* **Work to complete**
Given the records below, pull every line with the word "хенд" into the answer.

* **Source material**
>>>>>

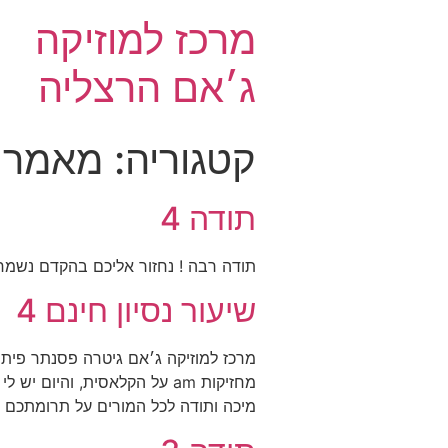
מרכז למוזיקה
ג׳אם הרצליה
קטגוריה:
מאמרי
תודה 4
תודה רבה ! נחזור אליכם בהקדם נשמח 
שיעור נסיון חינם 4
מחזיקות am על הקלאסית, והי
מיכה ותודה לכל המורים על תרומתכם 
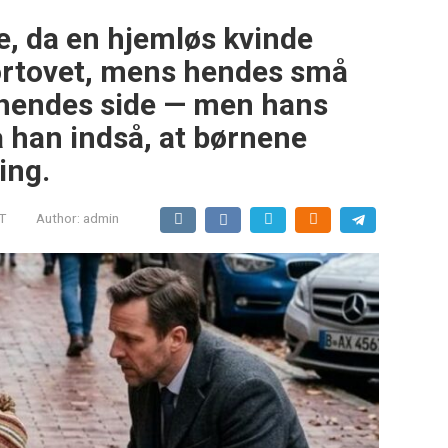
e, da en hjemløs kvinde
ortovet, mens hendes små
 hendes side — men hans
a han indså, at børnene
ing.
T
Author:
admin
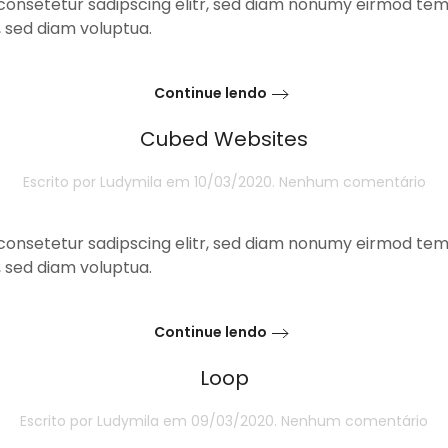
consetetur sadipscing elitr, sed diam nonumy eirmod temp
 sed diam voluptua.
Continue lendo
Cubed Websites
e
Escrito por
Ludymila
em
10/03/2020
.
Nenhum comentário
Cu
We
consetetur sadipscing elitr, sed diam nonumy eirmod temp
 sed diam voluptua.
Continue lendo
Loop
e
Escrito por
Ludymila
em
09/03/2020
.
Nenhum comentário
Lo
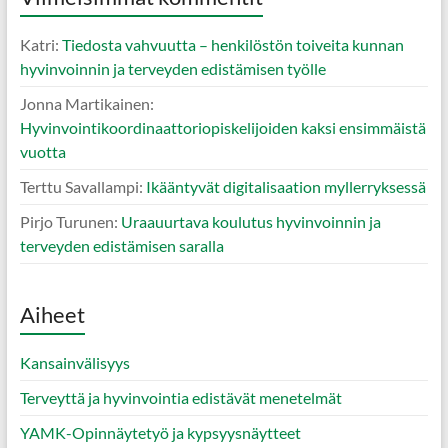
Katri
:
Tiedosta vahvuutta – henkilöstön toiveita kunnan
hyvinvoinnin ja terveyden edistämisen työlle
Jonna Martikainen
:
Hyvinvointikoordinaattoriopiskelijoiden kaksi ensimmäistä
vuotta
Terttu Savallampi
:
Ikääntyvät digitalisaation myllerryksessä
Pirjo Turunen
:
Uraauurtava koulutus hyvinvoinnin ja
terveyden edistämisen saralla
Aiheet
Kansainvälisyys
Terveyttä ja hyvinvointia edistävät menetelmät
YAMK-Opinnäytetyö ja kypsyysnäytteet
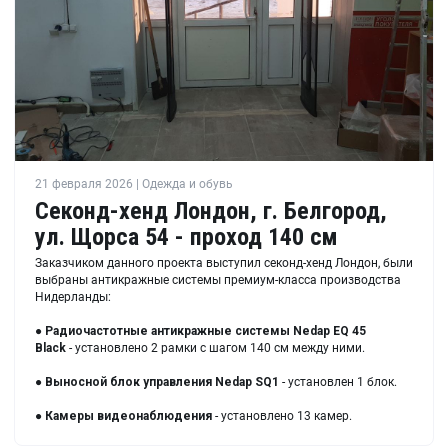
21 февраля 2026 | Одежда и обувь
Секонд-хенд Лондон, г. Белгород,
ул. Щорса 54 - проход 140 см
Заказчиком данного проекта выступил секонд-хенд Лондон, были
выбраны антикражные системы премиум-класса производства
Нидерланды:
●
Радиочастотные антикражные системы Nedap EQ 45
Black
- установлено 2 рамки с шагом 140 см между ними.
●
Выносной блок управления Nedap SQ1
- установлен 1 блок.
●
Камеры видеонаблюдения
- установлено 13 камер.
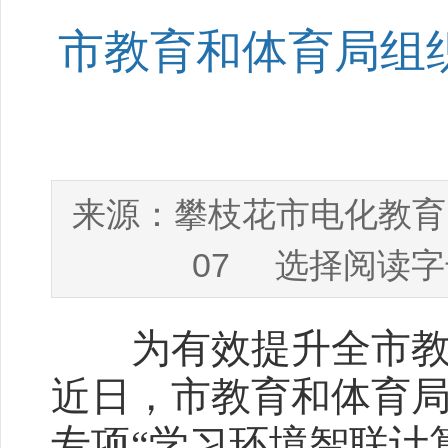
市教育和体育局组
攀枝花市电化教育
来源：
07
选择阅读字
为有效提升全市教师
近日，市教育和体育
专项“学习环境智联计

<<<<<

* **Result of the exercise**
Секонд-хенд Лондон, г. Белгород,
Заказчиком данного проекта выступил секонд-хенд Лондон, были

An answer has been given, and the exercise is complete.